Idea Futures

Alex Tabarrok writes about the apparent attempts to manipulate the Bush re-elected contract at Tradesports.com (which just dropped to exactly 50!), and CNBC has mentioned the same report today (with a denial from George Soros that he is responsible).

I want to warn people not to treat the failure of this manipulation as strong evidence that manipulation won’t have much effect on the reliability of the prices. If an experienced trader such as Soros tried to engage in this kind of manipulation, he would use a much more patient and cost-effective strategy than quickly driving the price down from 55 to 10.

To estimate the harm done by manipulation, we need to look at careful studies of how accurate markets have been, plus experiments such as the one Robin Hanson arranged. Note also that Robin’s attempt at a theoretical argument on this subject is unconvincing because it unrealistically assumes that traders aren’t risk-averse.

Tyler Cowen and Mike Linksvayer discuss the somewhat confusing reaction of Bush wins futures to the first debate.

I have some different theories about what might have happened. The size of a typical trade seems to be a few hundred dollars or less, so the typical reward for being quick to exploit inefficient prices is probably in the $10 to $30 range. It’s fairly easy for me to imagine that the most sophisticated traders value their time enough that such rewards don’t cause them to react quickly. I’ve been making a small but steady return from fairly regular trades on Tradesports the past few months, but I only log in about once every two days.

Another possibility is that the best informed traders get their information by talking to undecided voters over several days after the debate.

Either way, as an experienced investor it doesn’t surprise me that markets are slow to react to information that isn’t very clear. Markets often show more frequent patterns of prices following a trend than I would expect from random behavior. I interpret this as evidence that some information gets reflected slowly in those prices. That doesn’t mean it’s possible to get rich by any simple trend following rule – enough of those trends are false signals created by traders trying to exploit the naive trend follower that it’s hard to get useful information out of the trends unless you combine it with good information about what the efficient price should be.
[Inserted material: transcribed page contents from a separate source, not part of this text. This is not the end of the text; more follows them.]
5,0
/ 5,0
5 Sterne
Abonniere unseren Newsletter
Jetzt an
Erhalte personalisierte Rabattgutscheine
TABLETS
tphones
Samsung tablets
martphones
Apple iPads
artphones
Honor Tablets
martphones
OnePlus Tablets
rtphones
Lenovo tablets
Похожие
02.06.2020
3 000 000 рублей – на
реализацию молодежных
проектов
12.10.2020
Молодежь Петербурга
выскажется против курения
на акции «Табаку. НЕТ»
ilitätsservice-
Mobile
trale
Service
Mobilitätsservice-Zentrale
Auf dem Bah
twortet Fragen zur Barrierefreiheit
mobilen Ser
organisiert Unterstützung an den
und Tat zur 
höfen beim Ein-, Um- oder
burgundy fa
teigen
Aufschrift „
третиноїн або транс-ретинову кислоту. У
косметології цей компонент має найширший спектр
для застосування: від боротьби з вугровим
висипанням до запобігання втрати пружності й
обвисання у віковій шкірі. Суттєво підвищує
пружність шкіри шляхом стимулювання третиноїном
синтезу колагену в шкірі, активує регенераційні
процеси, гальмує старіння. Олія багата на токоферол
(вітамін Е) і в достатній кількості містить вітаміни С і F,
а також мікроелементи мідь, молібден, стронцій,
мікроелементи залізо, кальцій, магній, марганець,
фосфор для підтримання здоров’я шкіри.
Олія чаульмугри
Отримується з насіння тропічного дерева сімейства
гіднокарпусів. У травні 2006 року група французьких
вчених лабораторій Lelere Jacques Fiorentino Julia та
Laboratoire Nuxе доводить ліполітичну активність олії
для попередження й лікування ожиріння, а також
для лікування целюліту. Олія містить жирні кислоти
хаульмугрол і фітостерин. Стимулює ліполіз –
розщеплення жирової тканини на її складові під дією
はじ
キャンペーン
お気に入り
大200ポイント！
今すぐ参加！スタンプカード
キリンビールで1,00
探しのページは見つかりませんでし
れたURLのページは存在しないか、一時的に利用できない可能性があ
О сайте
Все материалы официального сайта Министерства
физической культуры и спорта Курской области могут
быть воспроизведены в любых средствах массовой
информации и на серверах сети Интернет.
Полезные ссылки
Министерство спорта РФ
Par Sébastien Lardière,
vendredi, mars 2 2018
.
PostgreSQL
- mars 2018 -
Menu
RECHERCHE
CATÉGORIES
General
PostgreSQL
I attended a fairly interesting talk at PARC last week by Bernardo Huberman. He claimed to have created something that sounds like a hybrid between a survey and an idea futures market.
It involves selecting a small group of people (the minimum for it to work well is about 9 people). It includes some market-like trading between participants, but the results are apparently better than what markets would produce under similar conditions, because it does additional calculations such as adjusting for measured risk aversion of each participant, and has something that treats private information (i.e knowledge available to only one participant) differently from public information. At least some of the time Huberman gives participants monetary incentives to get the right answer.
This approach has an advantage over idea futures markets that bad guys are less likely to be able to manipulate it by spending money to produce inefficient prices, because the organization running the system exercises more control over who participates and how much influence each one has. Not that I think idea futures markets suffer any significant problems due to forms of manipulation like this that require the manipulator to transfer unbounded amounts of money to those who are trying to make the market prices accurate, but the difficulty of analyzing the problem has made such markets susceptible to criticism by demagogues. Also, markets tend to foster some secrecy (as traders want to maintain their advantage), while a more survey-like approach makes people less likely to have a stake in having better information than others, since they’re less likely to be involved in future surveys.
Huberman’s approach does have some disadvantages. It presumably requires the person who wants the accurate information to pay for it (with some associated public goods problems in many cases), whereas idea futures markets can often be financed by small commissions on trades. Also, Huberman’s approach probably fails to select the most informed participants in a number of circumstances, thereby failing to extract information that an open market would be able to extract.
A paper covering the most interesting parts of Huberman’s work is available here.
You might also want to see a related criticism of idea futures markets by Manski at http://www.faculty.econ.northwestern.edu/faculty/manski/prediction_markets.pdf, although that paper doesn’t do a very good job of analyzing whether any alternative is better.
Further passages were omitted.